Published on Oct 14, 2012
3:20 PM
Thai people and government officials protest against recent violence in Thailand's restive southern province of Narathiwat on Oct 10, 2012. Suspected Muslim militants have shot dead 11 people including three paramilitary rangers in a single day of bloodshed on Oct 9, 2012, in Thailand's insurgency-plagued deep south, police said. --PHOTO: AFP

Security forces in Thailand's deep south have been sucked into a psychological battle with shadowy insurgents who have scared many locals into not opening shops on Friday, a holy day for Muslims.

Last Friday saw a few more shops open in markets than the previous week. But the improvement was only marginal with about 80-90 per cent of shops in Pattani's main market for example, remaining closed. The same day the town of Saiburi, scene of a major attack by militants on Sept 21 which helped trigger the panic, was almost completely shut down and resembled a ghost town.

Fear and panic, often driven just by rumours, have overtaken the deep south, where security forces have been battling Malay-Muslim militants in an often brutal low-level war that has left well over 5,000 dead since 2004.

In the wake of the Saiburi attack - which was on a Friday - even some government officials have not been coming to work on that day, locals said. Relations between Thai Buddhists and Malay Muslims, strained for years by the violence, are at a new low.
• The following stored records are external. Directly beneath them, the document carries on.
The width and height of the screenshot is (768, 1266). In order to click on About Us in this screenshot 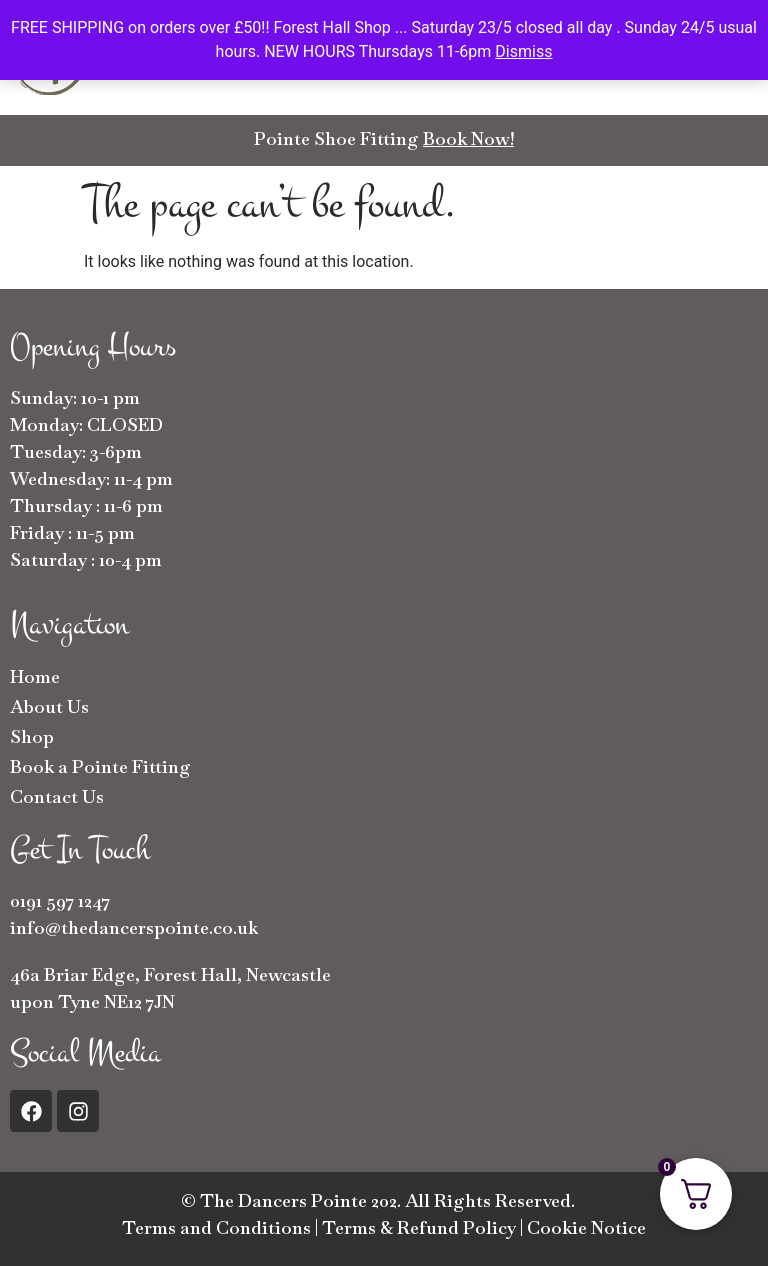 , I will do `click(49, 706)`.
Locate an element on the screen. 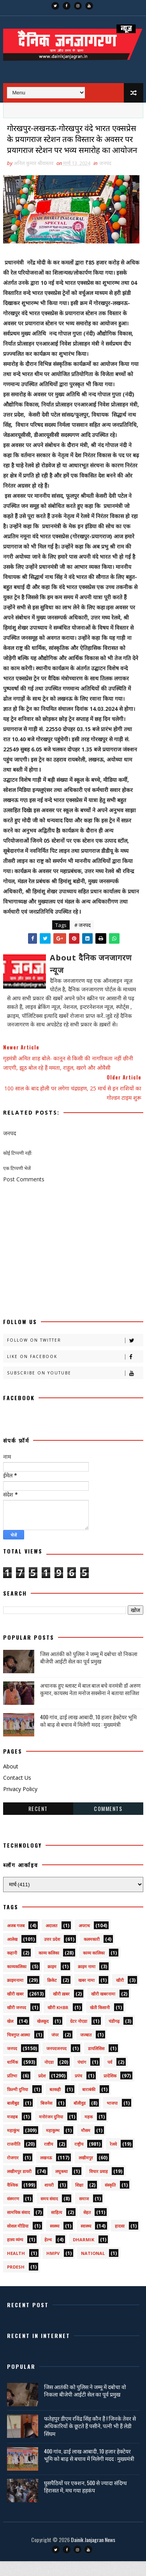 This screenshot has height=2576, width=146. खेलकूद is located at coordinates (43, 2036).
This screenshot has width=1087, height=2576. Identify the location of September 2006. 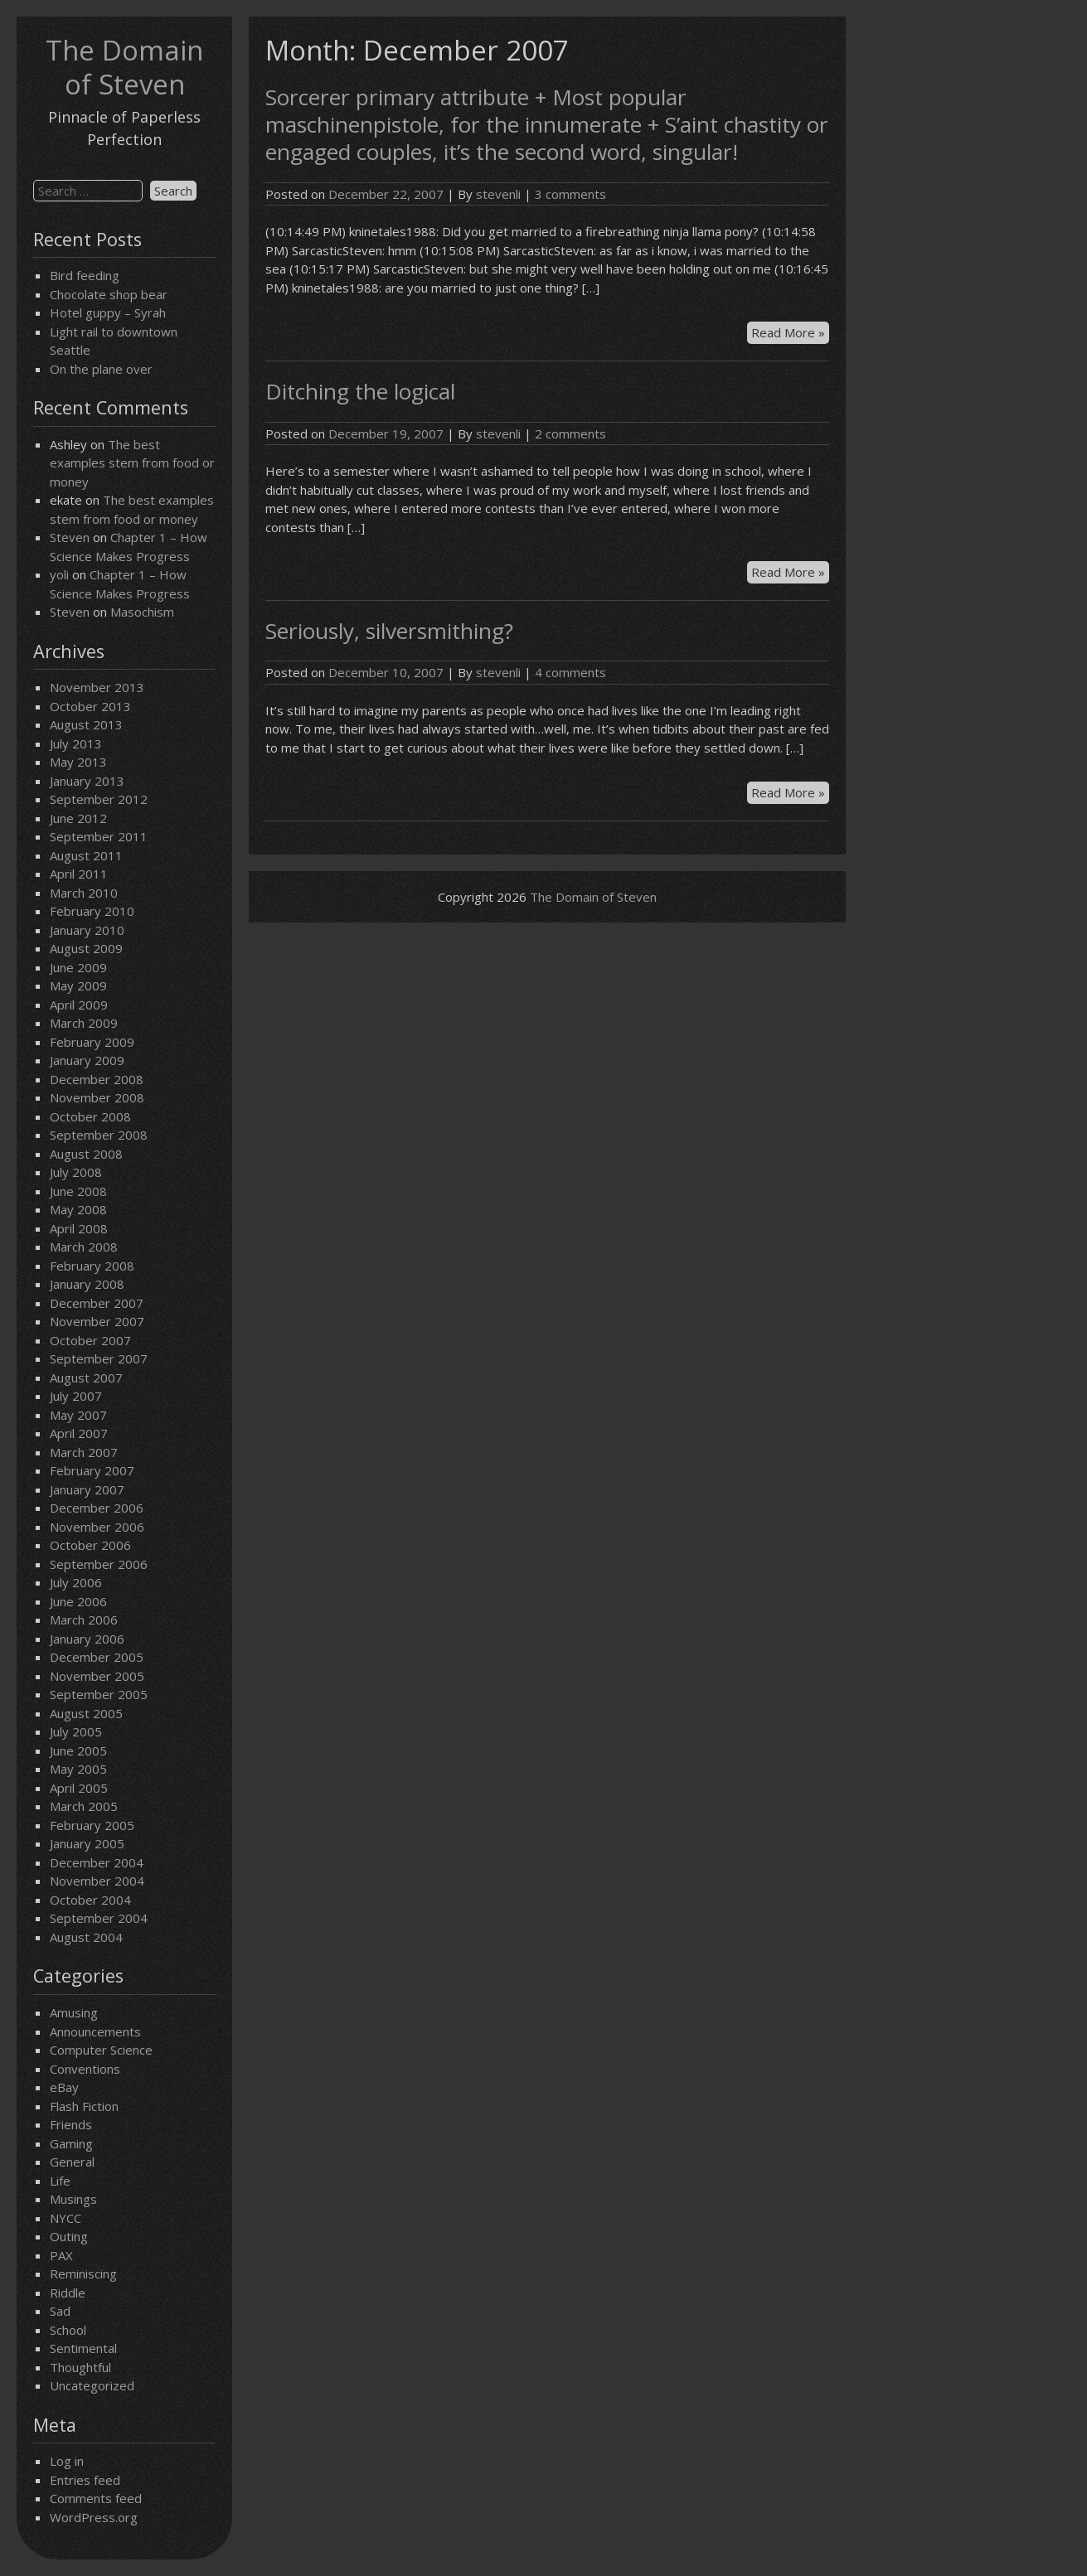 (99, 1564).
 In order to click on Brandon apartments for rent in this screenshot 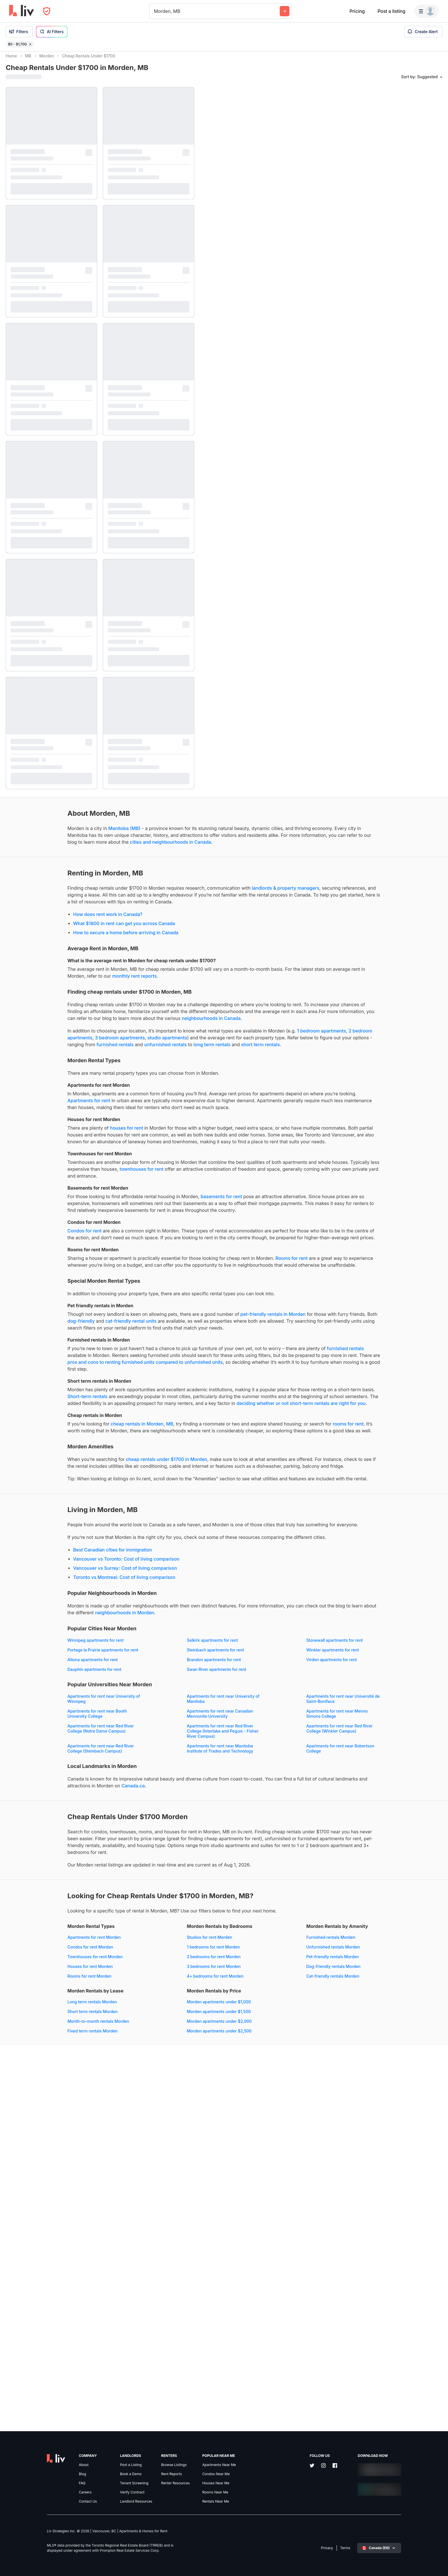 , I will do `click(147, 1914)`.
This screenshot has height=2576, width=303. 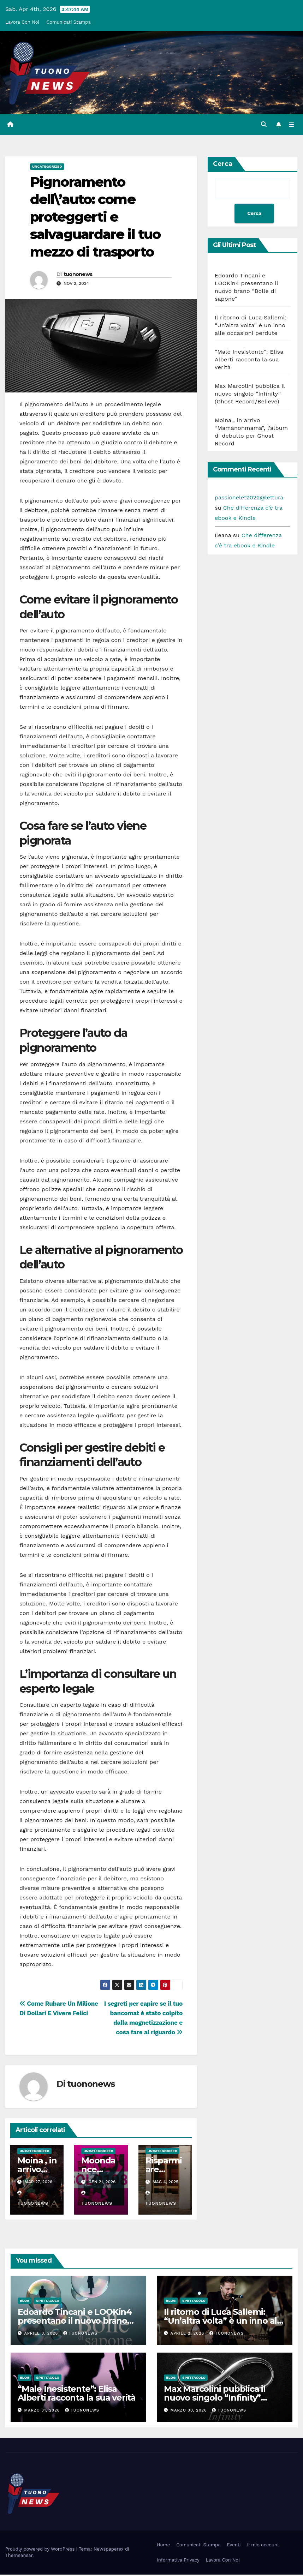 What do you see at coordinates (95, 218) in the screenshot?
I see `Pignoramento dell\’auto: come proteggerti e salvaguardare il tuo mezzo di trasporto` at bounding box center [95, 218].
Leaflets reportedly appeared in early September warning local traders not to open on Fridays. Such is the fear of revenge attacks by militants that few opened. Local 7-11s were emptied of stocks the previous day. ''It was as if there was going to be a war'' Pattani-based Senator Anusart Suwanmongkol told The Straits Times. The Saiburi incident, whether linked to the militants' threat or not, served only to deepen the sense of fear.